Oral Presentation GENEMAPPERS 2024

Effective Prioritisation of Novel Genes in Rare Mendelian Diseases through Machine Learning (#37)

Jacob E Munro 1 2 , Mark Bennett 1 2 , Melanie Bahlo 1 2
  1. Population Health and Immunity Division, Walter and Eliza Hall Institute, Melbourne, VIC, Australia
  2. Department of Medical Biology, University of Melbourne, Melbourne, VIC, Australia

The primary challenge in Mendelian disease research lies in identifying pathogenic variants from sequencing data. Researchers typically start with a panel of established disease-associated genes and search for disruptive variants in these genes. Extending the search beyond this panel is difficult and results in many putative causative variants in "genes of uncertain significance" (GUS). Manual evaluation and prioritisation of these GUS is challenging and laborious, and for larger disease cohorts is often intractable. Here, we explore machine learning approaches to prioritise novel genes based on a panel of established disease-associated genes. Our flexible methodology, PanRank, integrates multiple knowledge domains including Gene Ontology, genic intolerance metrics from population databases (gnomAD), gene expression from GTEx and protein-protein interaction from STRING alongside a panel of disease-associated genes. The resulting model generates rankings for putative disease-associated genes, and clusters known and putative disease genes into modules based on similarity.

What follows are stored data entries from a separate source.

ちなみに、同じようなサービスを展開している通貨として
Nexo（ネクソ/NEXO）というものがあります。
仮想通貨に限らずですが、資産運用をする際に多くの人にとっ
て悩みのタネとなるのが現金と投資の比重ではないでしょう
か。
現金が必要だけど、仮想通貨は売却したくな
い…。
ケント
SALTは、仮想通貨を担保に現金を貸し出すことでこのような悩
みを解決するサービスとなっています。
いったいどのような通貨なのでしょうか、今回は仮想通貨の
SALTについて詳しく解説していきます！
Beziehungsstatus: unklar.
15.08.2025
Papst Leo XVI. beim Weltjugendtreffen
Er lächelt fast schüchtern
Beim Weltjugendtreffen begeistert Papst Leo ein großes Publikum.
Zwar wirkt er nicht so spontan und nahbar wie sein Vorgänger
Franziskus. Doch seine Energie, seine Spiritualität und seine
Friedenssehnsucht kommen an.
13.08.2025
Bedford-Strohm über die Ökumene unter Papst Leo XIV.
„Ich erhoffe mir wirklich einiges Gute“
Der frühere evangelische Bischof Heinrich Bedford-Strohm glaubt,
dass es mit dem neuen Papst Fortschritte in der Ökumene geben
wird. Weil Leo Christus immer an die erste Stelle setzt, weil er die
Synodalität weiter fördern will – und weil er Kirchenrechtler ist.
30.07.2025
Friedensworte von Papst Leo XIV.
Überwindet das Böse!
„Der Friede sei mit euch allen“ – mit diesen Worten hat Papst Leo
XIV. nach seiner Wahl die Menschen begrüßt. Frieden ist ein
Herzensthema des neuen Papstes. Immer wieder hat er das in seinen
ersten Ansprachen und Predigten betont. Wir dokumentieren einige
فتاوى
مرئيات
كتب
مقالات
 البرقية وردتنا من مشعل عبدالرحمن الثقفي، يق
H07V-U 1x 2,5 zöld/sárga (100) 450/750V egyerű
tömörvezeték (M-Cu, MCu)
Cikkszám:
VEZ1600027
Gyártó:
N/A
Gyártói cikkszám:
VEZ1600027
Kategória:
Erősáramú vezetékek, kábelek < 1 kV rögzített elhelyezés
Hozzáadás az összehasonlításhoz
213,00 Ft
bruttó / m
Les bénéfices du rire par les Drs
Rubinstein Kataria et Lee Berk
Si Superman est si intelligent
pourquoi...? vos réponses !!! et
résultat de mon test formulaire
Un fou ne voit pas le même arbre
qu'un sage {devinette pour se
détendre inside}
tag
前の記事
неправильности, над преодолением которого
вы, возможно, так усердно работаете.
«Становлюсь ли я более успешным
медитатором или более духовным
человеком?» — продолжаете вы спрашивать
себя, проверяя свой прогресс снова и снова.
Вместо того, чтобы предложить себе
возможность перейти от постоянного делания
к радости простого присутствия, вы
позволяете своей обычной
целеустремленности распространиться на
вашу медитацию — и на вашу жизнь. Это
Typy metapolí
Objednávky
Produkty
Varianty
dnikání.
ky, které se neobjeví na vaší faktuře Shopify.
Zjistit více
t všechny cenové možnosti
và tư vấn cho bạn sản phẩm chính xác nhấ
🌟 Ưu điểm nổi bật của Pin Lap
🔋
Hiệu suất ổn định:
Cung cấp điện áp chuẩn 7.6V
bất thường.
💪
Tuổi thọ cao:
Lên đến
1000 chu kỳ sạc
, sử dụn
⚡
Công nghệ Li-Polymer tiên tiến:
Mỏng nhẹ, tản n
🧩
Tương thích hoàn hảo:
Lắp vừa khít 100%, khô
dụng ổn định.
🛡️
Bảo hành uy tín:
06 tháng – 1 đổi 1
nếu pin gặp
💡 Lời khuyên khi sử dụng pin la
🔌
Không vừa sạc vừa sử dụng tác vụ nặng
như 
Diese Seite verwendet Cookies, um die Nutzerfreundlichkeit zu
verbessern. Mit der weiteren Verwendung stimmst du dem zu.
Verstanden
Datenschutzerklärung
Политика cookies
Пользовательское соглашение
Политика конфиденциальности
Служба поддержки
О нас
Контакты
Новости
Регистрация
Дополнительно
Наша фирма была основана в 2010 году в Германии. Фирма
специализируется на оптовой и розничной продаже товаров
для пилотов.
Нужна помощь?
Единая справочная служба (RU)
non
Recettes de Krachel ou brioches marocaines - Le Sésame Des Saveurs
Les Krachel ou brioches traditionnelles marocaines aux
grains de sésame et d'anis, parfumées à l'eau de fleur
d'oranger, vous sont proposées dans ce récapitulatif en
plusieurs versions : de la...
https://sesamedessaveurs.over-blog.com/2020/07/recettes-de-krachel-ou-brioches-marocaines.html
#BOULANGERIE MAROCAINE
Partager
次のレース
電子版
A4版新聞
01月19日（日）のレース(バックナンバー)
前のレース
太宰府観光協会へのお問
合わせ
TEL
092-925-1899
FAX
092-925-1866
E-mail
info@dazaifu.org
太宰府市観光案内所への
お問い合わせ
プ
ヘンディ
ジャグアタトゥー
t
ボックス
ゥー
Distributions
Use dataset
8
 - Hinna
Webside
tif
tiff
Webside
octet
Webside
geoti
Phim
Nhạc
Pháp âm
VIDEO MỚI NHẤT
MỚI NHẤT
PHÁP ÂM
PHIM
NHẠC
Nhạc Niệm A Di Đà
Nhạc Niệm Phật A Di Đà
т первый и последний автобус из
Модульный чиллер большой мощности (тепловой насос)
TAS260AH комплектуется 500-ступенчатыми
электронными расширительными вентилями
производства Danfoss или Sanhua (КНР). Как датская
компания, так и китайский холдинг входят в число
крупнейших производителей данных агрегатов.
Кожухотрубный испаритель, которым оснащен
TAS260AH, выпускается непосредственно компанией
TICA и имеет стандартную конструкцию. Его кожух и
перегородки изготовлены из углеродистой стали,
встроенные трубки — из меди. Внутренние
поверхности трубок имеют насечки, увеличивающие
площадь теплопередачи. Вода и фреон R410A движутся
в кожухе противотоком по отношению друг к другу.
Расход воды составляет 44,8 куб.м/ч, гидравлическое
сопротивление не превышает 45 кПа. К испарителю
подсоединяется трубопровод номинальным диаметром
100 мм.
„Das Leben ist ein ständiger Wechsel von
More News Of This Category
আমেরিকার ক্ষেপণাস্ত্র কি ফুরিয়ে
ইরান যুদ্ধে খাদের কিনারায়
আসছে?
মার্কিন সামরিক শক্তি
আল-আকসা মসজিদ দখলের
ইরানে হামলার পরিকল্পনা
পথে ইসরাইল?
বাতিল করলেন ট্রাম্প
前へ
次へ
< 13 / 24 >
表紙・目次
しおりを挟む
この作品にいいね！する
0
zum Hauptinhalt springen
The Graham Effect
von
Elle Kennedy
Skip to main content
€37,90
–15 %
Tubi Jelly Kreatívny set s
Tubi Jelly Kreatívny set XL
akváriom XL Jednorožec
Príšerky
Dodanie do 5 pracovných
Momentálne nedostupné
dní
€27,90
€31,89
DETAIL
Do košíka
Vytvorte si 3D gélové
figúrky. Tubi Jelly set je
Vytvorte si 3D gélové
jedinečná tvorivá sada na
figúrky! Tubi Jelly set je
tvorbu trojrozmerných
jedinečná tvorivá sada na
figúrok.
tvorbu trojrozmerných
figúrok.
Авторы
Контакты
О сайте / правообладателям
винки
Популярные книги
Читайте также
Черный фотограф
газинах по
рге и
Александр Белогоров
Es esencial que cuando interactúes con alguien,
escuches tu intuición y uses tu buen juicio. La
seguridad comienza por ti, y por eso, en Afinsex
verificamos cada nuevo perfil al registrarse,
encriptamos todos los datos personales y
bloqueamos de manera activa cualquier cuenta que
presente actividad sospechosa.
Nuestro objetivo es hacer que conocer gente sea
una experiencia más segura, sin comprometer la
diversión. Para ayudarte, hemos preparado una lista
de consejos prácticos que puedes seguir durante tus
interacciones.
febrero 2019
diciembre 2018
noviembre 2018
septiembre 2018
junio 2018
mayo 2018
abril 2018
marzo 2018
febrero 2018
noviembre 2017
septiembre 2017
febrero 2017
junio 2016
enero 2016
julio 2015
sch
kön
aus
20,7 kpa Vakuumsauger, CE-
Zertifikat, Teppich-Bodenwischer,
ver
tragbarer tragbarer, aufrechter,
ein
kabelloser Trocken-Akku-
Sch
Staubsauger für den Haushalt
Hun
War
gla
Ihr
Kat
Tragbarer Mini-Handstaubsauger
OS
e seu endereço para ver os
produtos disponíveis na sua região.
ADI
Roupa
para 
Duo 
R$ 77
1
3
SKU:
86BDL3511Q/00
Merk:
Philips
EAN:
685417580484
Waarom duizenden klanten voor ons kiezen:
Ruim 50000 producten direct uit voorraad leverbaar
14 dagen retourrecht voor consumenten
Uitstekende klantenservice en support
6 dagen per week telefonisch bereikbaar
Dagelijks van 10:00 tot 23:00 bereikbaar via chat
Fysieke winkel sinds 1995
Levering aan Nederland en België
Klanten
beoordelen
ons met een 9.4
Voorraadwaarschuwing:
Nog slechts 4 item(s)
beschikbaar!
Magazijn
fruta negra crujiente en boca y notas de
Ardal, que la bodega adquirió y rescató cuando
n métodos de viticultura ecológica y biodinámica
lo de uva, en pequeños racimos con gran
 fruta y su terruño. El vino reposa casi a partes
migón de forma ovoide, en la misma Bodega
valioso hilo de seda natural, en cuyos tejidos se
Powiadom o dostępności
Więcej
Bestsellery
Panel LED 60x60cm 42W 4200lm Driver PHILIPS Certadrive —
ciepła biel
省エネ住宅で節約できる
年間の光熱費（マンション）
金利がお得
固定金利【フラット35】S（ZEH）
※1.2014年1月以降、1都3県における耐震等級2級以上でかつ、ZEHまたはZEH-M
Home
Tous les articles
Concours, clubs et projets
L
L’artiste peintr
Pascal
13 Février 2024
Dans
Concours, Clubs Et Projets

To demonstrate the utility of our approach, we focus on prioritising novel genes for Epilepsy and compare gene rankings to the competing tool GLOWgenes1. Epilepsy is a heterogenous disease with nearly 1,000 Mendelian disease associated genes in the curated Genes4Epilepsy panel2. We trained both tools using dominant and recessive genes from Genes4Epilepsy and validated the performance on a hold-out set of recently discovered epilepsy genes. Both tools showed an enrichment of high rankings for the hold-out sets, with PanRank performing significantly better than GLOWgenes for dominantly inherited genes. For dominantly inherited epilepsy genes, the search-space can be limited to the top scoring ~10% of genes with PanRank and the top ~20% with GLOWgenes. By substantially reducing the search-space for new disease-gene associations, our approach enables researchers to focus efforts on segregating and functionally validating variants in GUS that are more likely to cause disease.

  1. de la Fuente, Lorena, et al. "Prioritization of new candidate genes for rare genetic diseases by a disease-aware evaluation of heterogeneous molecular networks." International Journal of Molecular Sciences 24.2 (2023): 1661.
  2. Oliver, Karen L., et al. "Genes4Epilepsy: an epilepsy gene resource." Epilepsia 64.5 (2023): 1368-1375.